Érase una vez un mono asiático llamado Colombo, como la capital de su país, que si amaba con locura a los turistas mucho más a esa botella de cristal o de plástico tan célebre que tiene formas de mujer.
Por la mañana al salir el sol se despertaba y luego de desperezarse con gran alboroto, se iba a su lugar de trabajo: la Roca de Sigiriya al lado de un vendedor de refrescos. No perdía de vista, más bien estudiaba a los extranjeros que pasaban por allí. Era un mono con gran psicología.
Aquella mañana se quedó observando a un grupo que venía riendo, hablando alto, sin orden ni concierto, todos a la vez y se dijo para sí: españoles. También podrían ser chinos, amantes del griterío, pero no, estos no tenían los ojos rasgados.

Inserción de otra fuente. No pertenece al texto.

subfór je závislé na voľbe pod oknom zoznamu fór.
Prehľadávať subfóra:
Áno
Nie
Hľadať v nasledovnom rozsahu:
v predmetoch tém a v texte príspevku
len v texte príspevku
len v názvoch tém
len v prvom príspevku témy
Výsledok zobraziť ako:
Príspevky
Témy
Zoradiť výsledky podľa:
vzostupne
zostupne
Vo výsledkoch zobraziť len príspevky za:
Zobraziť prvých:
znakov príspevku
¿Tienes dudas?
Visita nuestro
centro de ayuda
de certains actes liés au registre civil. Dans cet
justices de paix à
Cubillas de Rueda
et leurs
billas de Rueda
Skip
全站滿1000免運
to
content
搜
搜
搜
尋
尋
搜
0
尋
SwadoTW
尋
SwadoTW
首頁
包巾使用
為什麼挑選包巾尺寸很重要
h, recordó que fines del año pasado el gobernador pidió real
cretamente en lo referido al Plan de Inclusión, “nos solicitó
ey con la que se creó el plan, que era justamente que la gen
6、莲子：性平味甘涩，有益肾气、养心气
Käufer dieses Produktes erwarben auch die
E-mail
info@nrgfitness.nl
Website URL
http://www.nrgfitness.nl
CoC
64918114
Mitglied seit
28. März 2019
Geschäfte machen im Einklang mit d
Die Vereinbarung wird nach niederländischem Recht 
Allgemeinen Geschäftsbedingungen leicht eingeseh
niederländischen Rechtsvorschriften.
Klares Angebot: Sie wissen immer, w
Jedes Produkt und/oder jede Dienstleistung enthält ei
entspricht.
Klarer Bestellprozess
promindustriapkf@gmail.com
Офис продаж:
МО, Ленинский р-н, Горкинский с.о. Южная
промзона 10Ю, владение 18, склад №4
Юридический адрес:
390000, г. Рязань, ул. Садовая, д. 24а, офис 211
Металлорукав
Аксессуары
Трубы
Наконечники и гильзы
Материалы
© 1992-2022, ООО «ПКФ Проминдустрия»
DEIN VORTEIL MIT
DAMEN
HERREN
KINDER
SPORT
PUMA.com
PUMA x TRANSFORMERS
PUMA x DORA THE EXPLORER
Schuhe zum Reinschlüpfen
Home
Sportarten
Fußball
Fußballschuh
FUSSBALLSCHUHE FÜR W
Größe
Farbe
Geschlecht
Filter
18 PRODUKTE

Y eligió a Javi, un chico alto y guapo que llevaba su botella de refresco asida por el cuello. Contento, despreocupado, algo ensimismado. Solo tenía ojos y oídos para su amor, como si le acabara de dar un beso y siguiera saboreándolo…
«Este es el idóneo, el querer es así», pensó Colombo.
Visto y no visto, con un ligero toque, casi imperceptible, en un pispás, el refresco pasó de la flácida mano de Javi a los brazos amorosos del hábil primate.
El ladrón con su botín a cuesta se sentó a la sombra de un arbusto, colocó la botella acostada y a pequeños mordiscos desenroscó la tapa, cruzó las piernas y a beber: la vida son dos días y medio y hay que aprovecharla.